Middleboxes, such as firewalls, Network Address Translators (NATs), Wide Area Network (WAN) optimizers, or Deep Packet Inspector (DPIs), are widely deployed in modern networks to improve network security and performance. Traditional middleboxes are typically hardware based, which are expensive and closed systems with little extensibility. Furthermore, they are developed by different vendors and deployed as standalone devices with little scalability. As the development of networks in scale, the limitations of traditional middleboxes bring great challenges in middlebox deployments.
Network Function Virtualization (NFV) technology provides a promising alternative, which enables flexible deployment of middleboxes, as virtual machines (VMs) running on standard servers. However, the flexibility also creates a challenge for efficiently placing such middleboxes, due to the availability of multiple hosting servers, capabilities of middleboxes to change traffic volumes, and dependency between middleboxes. In our first two work, we addressed the optimal placement challenge of NFV middleboxes by considering middlebox traffic changing effects and dependency relations. Since each VM has only a limited processing capacity restricted by its available resources, multiple instances of the same function are necessary in an NFV network. Thus, routing in an NFV network is also a challenge to determine not only via a path from the source to destination but also the service (middlebox) locations.

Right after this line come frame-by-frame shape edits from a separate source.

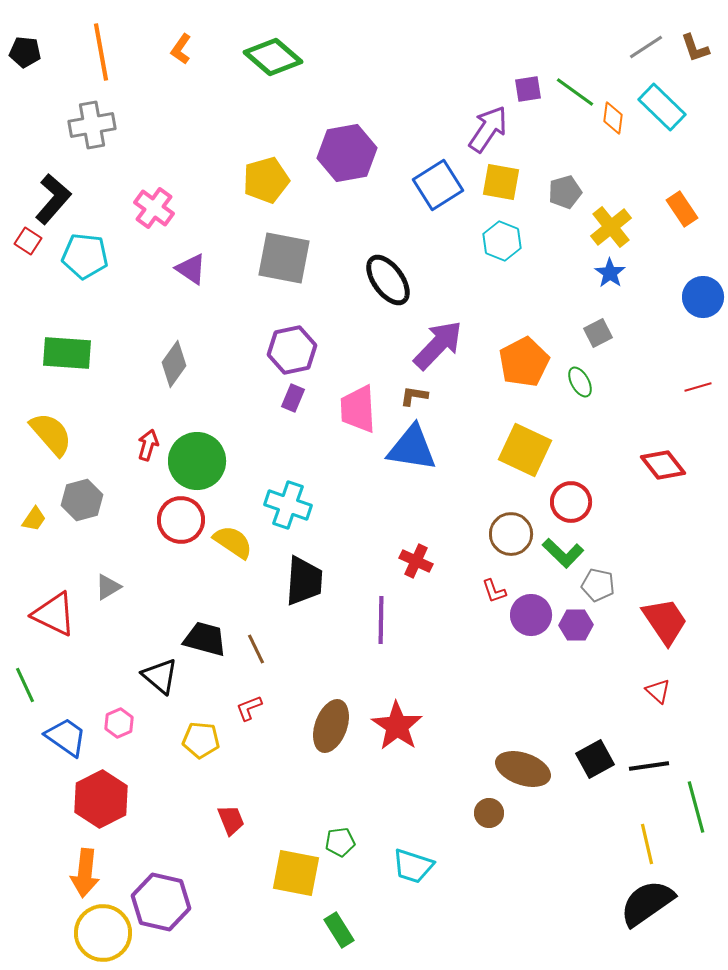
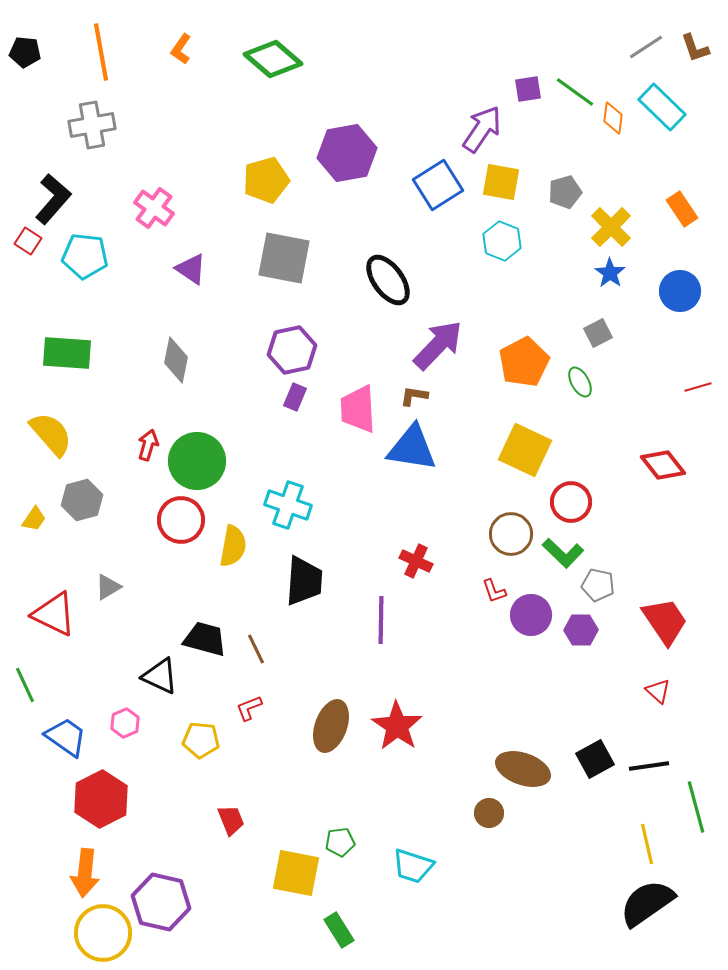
green diamond at (273, 57): moved 2 px down
purple arrow at (488, 129): moved 6 px left
yellow cross at (611, 227): rotated 6 degrees counterclockwise
blue circle at (703, 297): moved 23 px left, 6 px up
gray diamond at (174, 364): moved 2 px right, 4 px up; rotated 24 degrees counterclockwise
purple rectangle at (293, 398): moved 2 px right, 1 px up
yellow semicircle at (233, 542): moved 4 px down; rotated 66 degrees clockwise
purple hexagon at (576, 625): moved 5 px right, 5 px down
black triangle at (160, 676): rotated 15 degrees counterclockwise
pink hexagon at (119, 723): moved 6 px right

Furthermore, the challenge is complicated by the traffic changing effects of NFV services and dependency relations between them. In our third work, we studied how to efficiently route a flow to receive services in an NFV network.
We conducted large-scale simulations to evaluate our proposed solutions, and also implemented a Software-Defined Networking (SDN) based prototype to validate the solutions in realistic environments. Extensive simulation and experiment results have been fully demonstrated the effectiveness of our design.